All the above information should give you a respectively good overview for the dog of your interest.
Dog Breed's Main Info
The Breed's History:
The actual date of origin of the Welsh Springer Spaniel cannot be traced, however dogs resembling the breed with its distinctive red and white coat are frequently depicted in old pictures and prints. This type of dog was known as the Land Spaniel, and is considered to be similar to the modern Welsh Springer. John Caius, writing in 1570, said "Spaniels whose skynnes are white and if marked with any spottes they are commonly red". It is thought that these Spaniels may have made their way into the Welsh valleys where local sportsman and hunters managed to conserve them in a pure state.
At one time called the Welsh Starter, it was used to spring game, originally for hunters using falcons. The traditional red and white colour of the Welsh Springer was once also found in English dogs, but by the early 20th century any such dogs were considered to have "died out long ago".

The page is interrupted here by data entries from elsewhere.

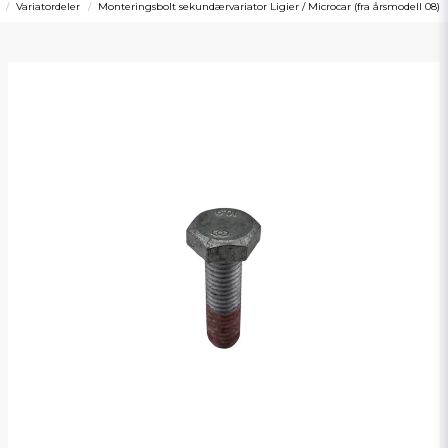
Variatordeler
Monteringsbolt sekundærvariator Ligier / Microcar (fra årsmodell 08)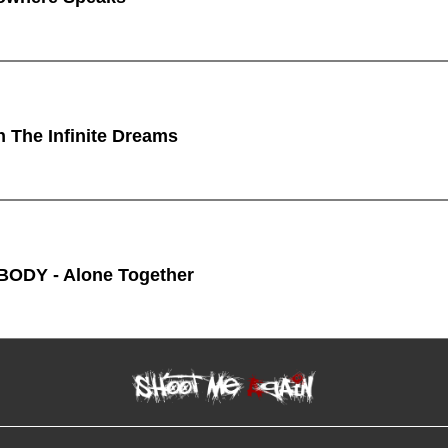
n The Infinite Dreams
ODY - Alone Together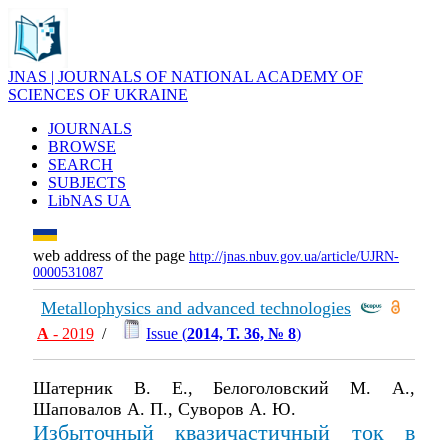
JNAS | JOURNALS OF NATIONAL ACADEMY OF
SCIENCES OF UKRAINE
JOURNALS
BROWSE
SEARCH
SUBJECTS
LibNAS UA
web address of the page
http://jnas.nbuv.gov.ua/article/UJRN-
0000531087
Metallophysics and advanced technologies
А
- 2019
/
Issue (
2014, Т. 36, № 8
)
Шатерник В. Е., Белоголовский М. А.,
Шаповалов А. П., Суворов А. Ю.
Избыточный квазичастичный ток в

The Welsh Springer Spaniel was also at one time called the Welsh Spaniel, and also at one point was included in the Kennel Club (UK) studbook as Cocker Spaniels, and was known as the Welsh Cocker. During the 19th century were several different varieties of Cocker Spaniel, including the English, the Welsh and the Devonshire as the term was used to describe the size of the dog rather than the breed. Unusually, in John George Wood's 1865 book The Illustrated Natural History, an image is described showing a Welsh Cocker Spaniel as a solid coloured dark spaniel.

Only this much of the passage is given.